Geçmiş zaman... Rahmetli Şaban abiyle Mako İşhanı'nda, bir ikindi namazı çıkışında görüşmüştük son kez. İzzet Abi'den, babasının çok ağır hasta olduğunu ve ihtiyaçlarını onun gördüğünü duymuştum bir ara. İzzet Abi görüşememekten şikayetle babasının durumunu sorunca, o da "Bildiğin gibi, yatağa bağımlı iki senedir, bakıma muhtaç. Bu yüzden evden pek çıkamıyorum." dedi. Ben de söze girip "Şaban Abi, Allah razı olsun senden, ne evlatlara şahit oluyoruz; ama yatan hastaya bakmak çok zor olmalı değil mi?" dedim. Aklımca onu takdir etmekti niyetim. Bana dönerek biraz heyecanlı bir ses tonuyla:
"Hiç olur mu Metin Hocam, bilakis Cennet'i hak edebilmek adına bizim için nimettir büyüklerimiz. Allah onları başımızdan eksik etmesin" demişti de mahçup olmuştum.
İşte böyle bir anne-babanın oğlu Mehmet Ali.
RABBİM, Mehmet Ali gibi inançlı, terbiyeli, gayretli, vatanını, milletini seven, bu toprakların çocuklarının sayılarını arttırsın.
Bu vesileyle Rabbim Şaban Abimize rahmet eylesin, inanıyorum ki mekânı Cennet'tir. Fatma Ablamıza da sağlıklı, huzurlu, hayırlı ömürler versin.
Allah razı olsun cennet mekan abimden ablamıza hayırlı uzun ömurler ihsan eylesin Yiğidimizede hayırlı uzun ömürler diliyoruz.Sagolasın Metin hocam degerlerimizin yetismesinde senin ve AKif kardesimin çok emeköeri var VAROLASINIZ.BERHÜDAR OLASINIZ VESSELAM.

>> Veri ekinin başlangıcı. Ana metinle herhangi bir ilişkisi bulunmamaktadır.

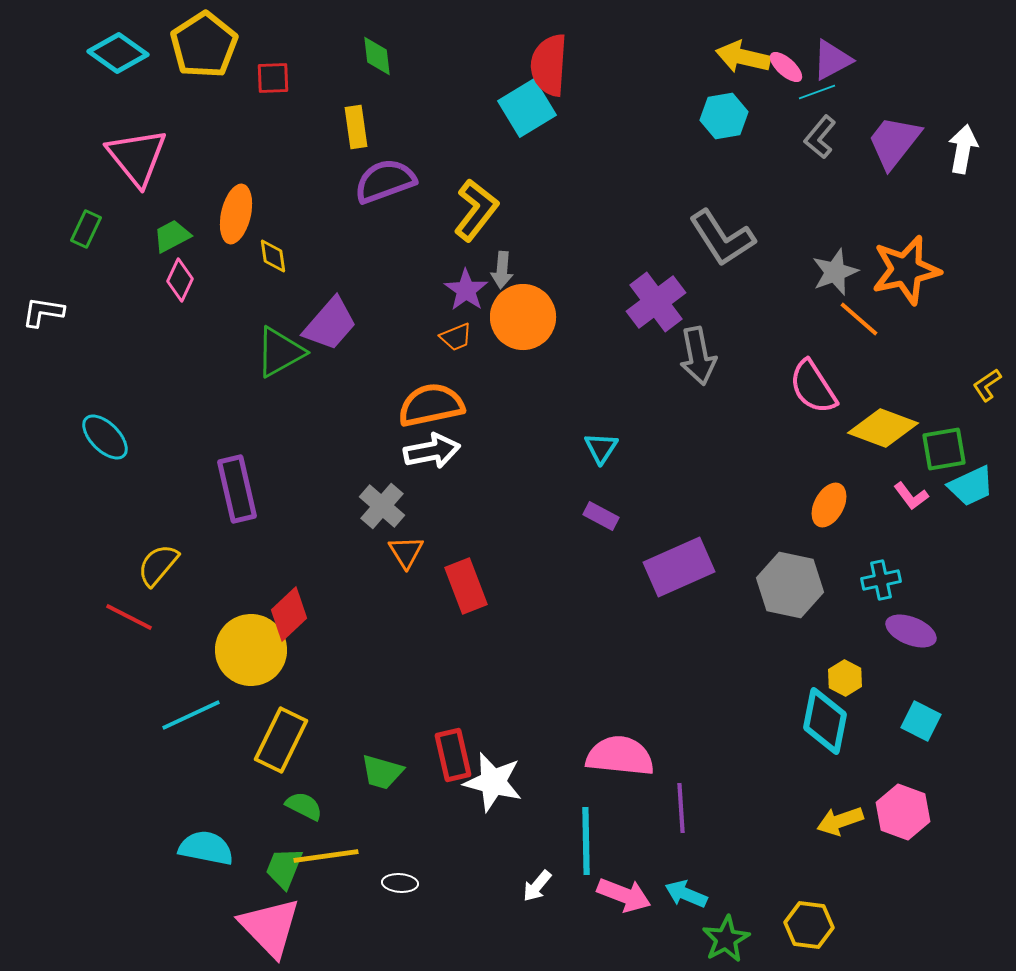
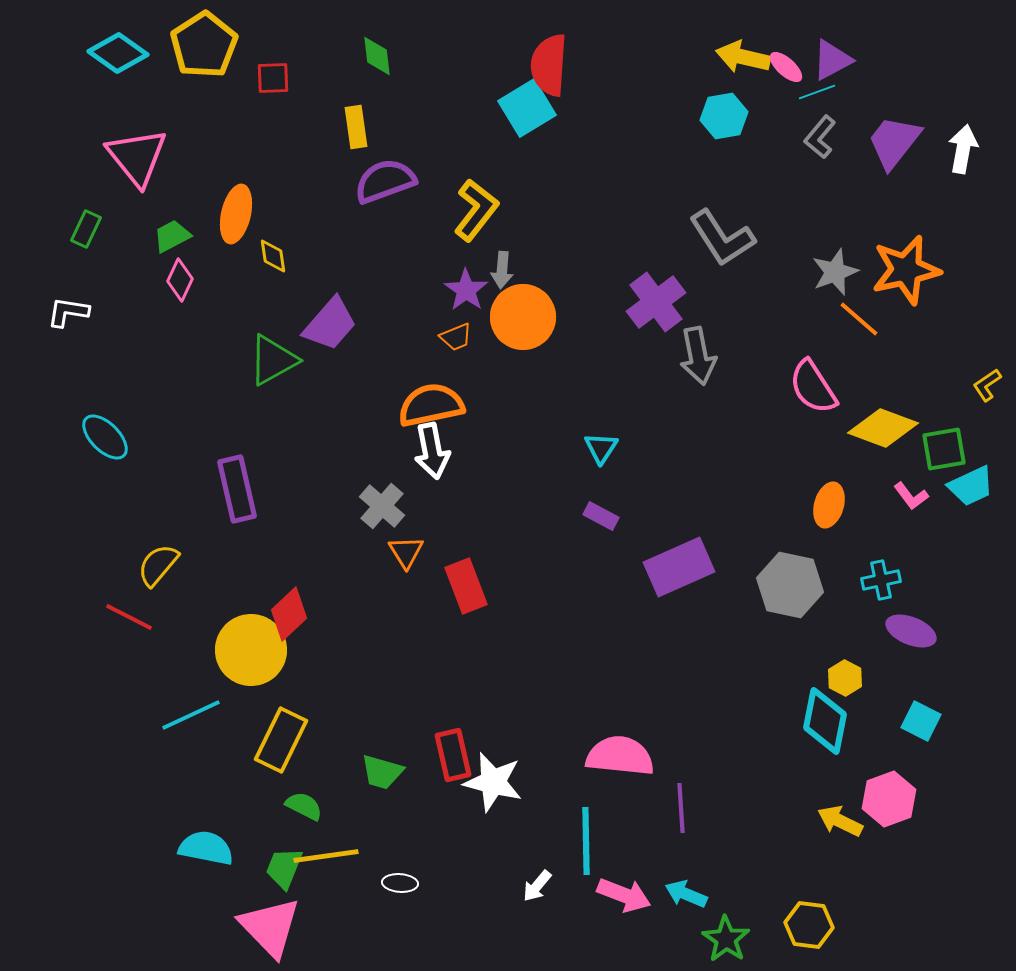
white L-shape at (43, 312): moved 25 px right
green triangle at (280, 352): moved 7 px left, 8 px down
white arrow at (432, 451): rotated 90 degrees clockwise
orange ellipse at (829, 505): rotated 12 degrees counterclockwise
pink hexagon at (903, 812): moved 14 px left, 13 px up; rotated 20 degrees clockwise
yellow arrow at (840, 821): rotated 45 degrees clockwise
green star at (726, 939): rotated 9 degrees counterclockwise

Amin..Amin..Amin..Estağfurullah asıl emek öğrenci ile anne babaların,biz sadece yolu açtık o kadar.
Metin kardeşimiz, güzel bir konuyu işlemiş ve çok iyi yapmış. Bizlerin şu veya bu ayırımı yapmadan,tüm insanımıza eşit davranmamız,kişinin asaletini ortaya koyar. ametin kardeşimiz de onu yapmış Teşekkir ediyoruz. Devam et Metin kardeşim...
Eyvallah İzzet Abi,selam ve muhabbetlerimle
Hocam çok güzel yazmışsınız. Allah razı olsun, ailem adına çok büyük mutluluk hissettim.
Sağolasın. sevgili Züleyha..Sizler gibi güzel çocuklar yetiştiren rahmetli Şaban Abimiz ve Fatma Ablamız için değer. Az bile.M.Ali ile hakkaten gurur duyduk.Allah yolunu açık etsin..
Güzel sözleriniz için cok teşekkür ediyorum..Sag olasınız..
Amin inşallah
Yazı güzel, yazan güzel ve yazılanlar da güzel. Allah hepsinden razı olsun.
Allah razı olsun . Diline sağlık. Rabbim ulkeye İslama mazluma zerre faydası dokunandan bin razi olsun.
Hay Allah razı olsun. Yine üstadlığını konuşturmuşsun. Yakın tarih şuur eğitimi gibi yazılarınız maşallah.